I am also in a group called the Wintergreen Women Writers Collective, and it’s made up of a group of women mostly from North Carolina and Virginia. We went to the mountains of Virginia in May of 2017 to celebrate our thirtieth anniversary. I find it striking that when I read the “Unspeakable” letter at that gathering two years ago, people thought it was the funniest thing they ever heard—they cracked up. And I said to myself, “This is so weird.” Then, when I read it here in Tuscaloosa, the next year, at a writer’s club, people cried. One guy, a minister, said that he could barely sit in the room while I was reading; he almost got up and walked out. I can’t explain that. Maybe it was because the people in my writer’s collective are accustomed to my voice. It was 180 degrees—laughter, laughter, laughter, then in Tuscaloosa, boohooing and trauma.

You organized the 2017 symposium, “Black/White Intimacies: Reimagining History, the South, and the Western Hemisphere,” which focused on interracial interactions primarily during the antebellum years in American history. Tell us about it.

In 2015, Sharony Green, who is an Assistant Professor in the History Department, published a book entitled Remember Me to Miss Louisa, a study of interracial intimacy between African American women and white plantation owners. In some instances, these owners treated the women with deference. They had kids by them; they took care of those kids. Before I read Sharony’s book, I did not know that Cincinnati, OH was one of the places where many of these women were relocated, and the white men would take care of them. I said, “Wow, why don’t we expand the book’s theme by thinking about it from the perspective of literature?” Then, I discovered that Andy Crank and Cassie Smith were both teaching relevant courses, so that’s how it got started.

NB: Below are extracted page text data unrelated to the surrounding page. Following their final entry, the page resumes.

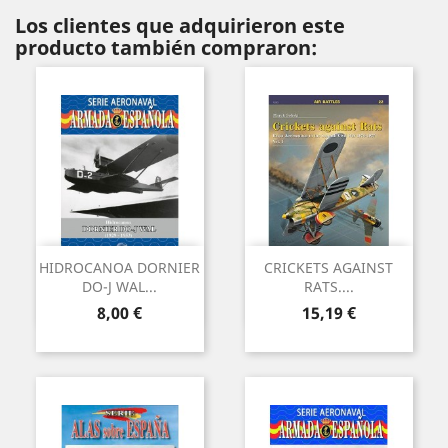
Los clientes que adquirieron este
producto también compraron:
HIDROCANOA DORNIER
CRICKETS AGAINST
DO-J WAL...
RATS....
Precio
Precio
8,00 €
15,19 €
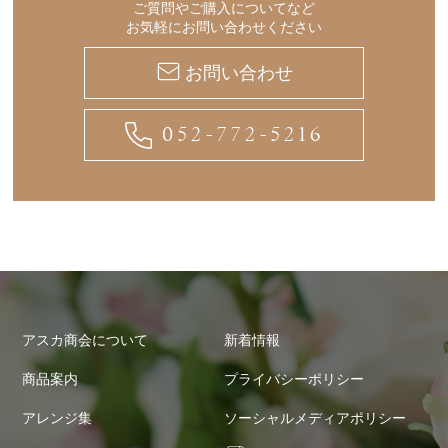
ご質問やご購入についてなど
お気軽にお問い合わせください
お問い合わせ
052-772-5216
アスカ商会について
新着情報
商品案内
プライバシーポリシー
アレンジ集
ソーシャルメディアポリシー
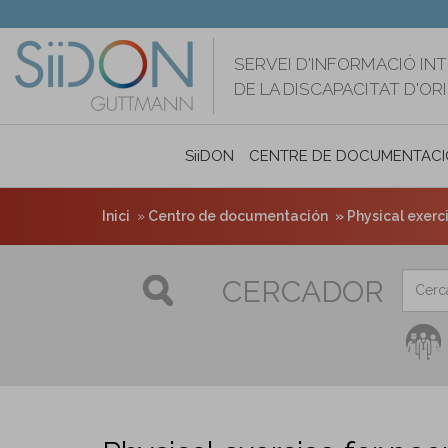
Vés
al
contingut
SERVEI D'INFORMACIÓ IN
DE LA DISCAPACITAT D'O
SiiDON
CENTRE DE DOCUMENTACI
Inici
Centro de documentación
Physical exerc
CERCADOR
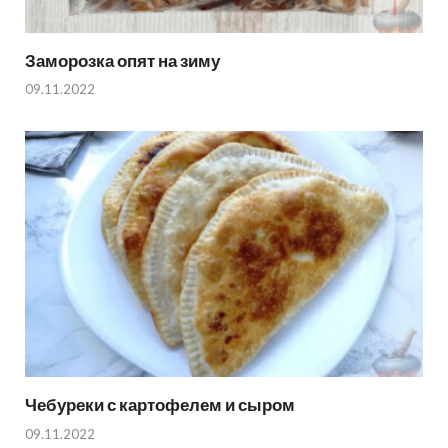
Заморозка опят на зиму
09.11.2022
Чебуреки с картофелем и сыром
09.11.2022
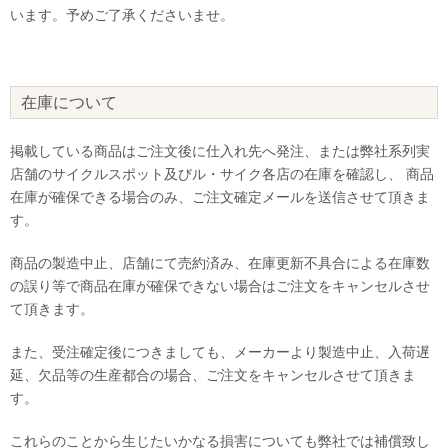
います。予めご了承くださいませ。
在庫について
掲載している商品はご注文後に仕入れ先へ発注、または弊社系列実
店舗のサイクルスポット及びル・サイク各店の在庫を確認し、 商品
在庫が確保できる場合のみ、ご注文確定メールを送信させて頂きま
す。
商品の製造中止、店舗にて売約済み、在庫更新不具合による在庫数
の誤り等で商品在庫が確保できない場合はご注文をキャンセルさせ
て頂きます。
また、受注確定後につきましても、メーカーより製造中止、入荷遅
延、欠品等の生産都合の場合、ご注文をキャンセルさせて頂きま
す。
これらのことから生じたいかなる損害についても弊社では補償致し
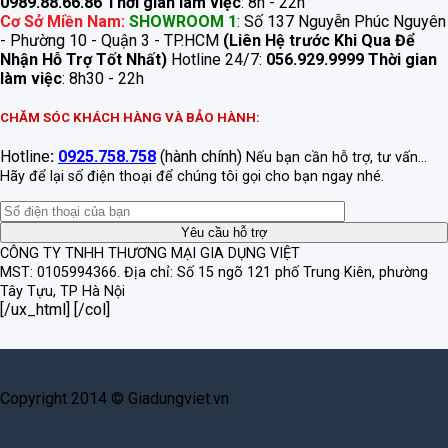
0989.88.66.86
Thời gian làm việc
: 8h - 22h
Cơ Sở Miền Nam:
SHOWROOM 1
: Số 137 Nguyễn Phúc Nguyên
- Phường 10 - Quận 3 - TP.HCM
(Liên Hệ trước Khi Qua Để
Nhận Hỗ Trợ Tốt Nhất)
Hotline 24/7:
056.929.9999
Thời gian
làm việc
: 8h30 - 22h
CHĂM SÓC KHÁCH HÀNG VÀ BẢO HÀNH:
Hotline
:
0925.758.758
(hành chính)
Nếu bạn cần hỗ trợ, tư vấn...
Hãy để lại số điện thoại để chúng tôi gọi cho bạn ngay nhé.
CÔNG TY TNHH THƯƠNG MẠI GIA DỤNG VIỆT
MST: 0105994366.
Địa chỉ: Số 15 ngõ 121 phố Trung Kiên, phường
Tây Tựu, TP Hà Nội
[/ux_html] [/col]
Copyright 2014 © Giadungviet.vn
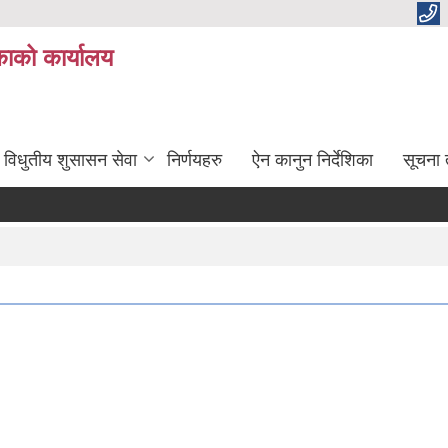
ाको कार्यालय
विधुतीय शुसासन सेवा
निर्णयहरु
ऐन कानुन निर्देशिका
सूचना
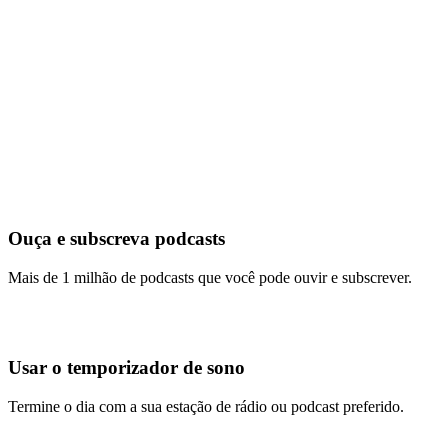
Ouça e subscreva podcasts
Mais de 1 milhão de podcasts que você pode ouvir e subscrever.
Usar o temporizador de sono
Termine o dia com a sua estação de rádio ou podcast preferido.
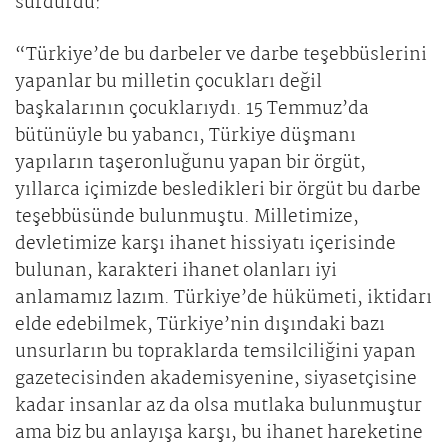
sürdürdü:
“Türkiye’de bu darbeler ve darbe teşebbüslerini
yapanlar bu milletin çocukları değil
başkalarının çocuklarıydı. 15 Temmuz’da
bütünüyle bu yabancı, Türkiye düşmanı
yapıların taşeronluğunu yapan bir örgüt,
yıllarca içimizde besledikleri bir örgüt bu darbe
teşebbüsünde bulunmuştu. Milletimize,
devletimize karşı ihanet hissiyatı içerisinde
bulunan, karakteri ihanet olanları iyi
anlamamız lazım. Türkiye’de hükümeti, iktidarı
elde edebilmek, Türkiye’nin dışındaki bazı
unsurların bu topraklarda temsilciliğini yapan
gazetecisinden akademisyenine, siyasetçisine
kadar insanlar az da olsa mutlaka bulunmuştur
ama biz bu anlayışa karşı, bu ihanet hareketine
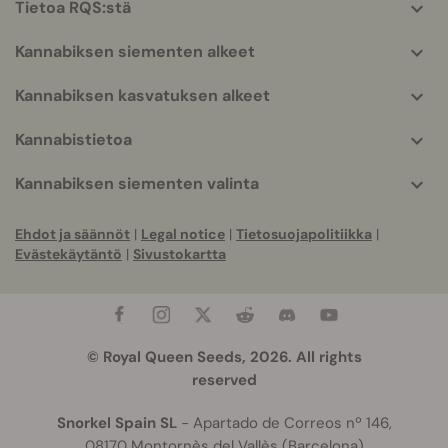
Tietoa RQS:stä
info
Kannabiksen siementen alkeet
Kannabiksen kasvatuksen alkeet
Kannabistietoa
Kannabiksen siementen valinta
Ehdot ja säännöt
|
Legal notice
|
Tietosuojapolitiikka
|
Evästekäytäntö
|
Sivustokartta
© Royal Queen Seeds, 2026. All rights
reserved
Snorkel Spain SL
- Apartado de Correos nº 146,
08170 Montornès del Vallès (Barcelona)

People were excited about the variety of topics. There were talks about Thomas Jefferson and Sally Hemings, but there was also a discussion about the television show Scandal. We also had a presentation on a dance hall in North Carolina that was like Harlem in the 1920s, where white people went to watch black people dance. Eric Nunn from Auburn talked about interracial friendships in the music industry. Another speaker discussed Old English poetry and rap music. One of our MFA students and Carmen Gillespie, a professor from Bucknell, both did poetic renditions of transracial intimacy. Gillespie’s work imagined what the women in Thomas Jefferson’s life, including Sally Hemings, might have to say. Our MFA student, Diamond Forde, wrote on the Loving couple out of Virginia. A woman from France, Emmeline Gros, delivered a paper about eavesdropping in Gone with the Wind and Uncle Tom’s Cabin. In these texts and films, we see instances in which black and/or white characters hear things through closed doors, and the information they get could have a major impact on other characters. This intimate, not-supposed-to-be-there-in-the-first-place medium makes it unclear whether these characters can use this information.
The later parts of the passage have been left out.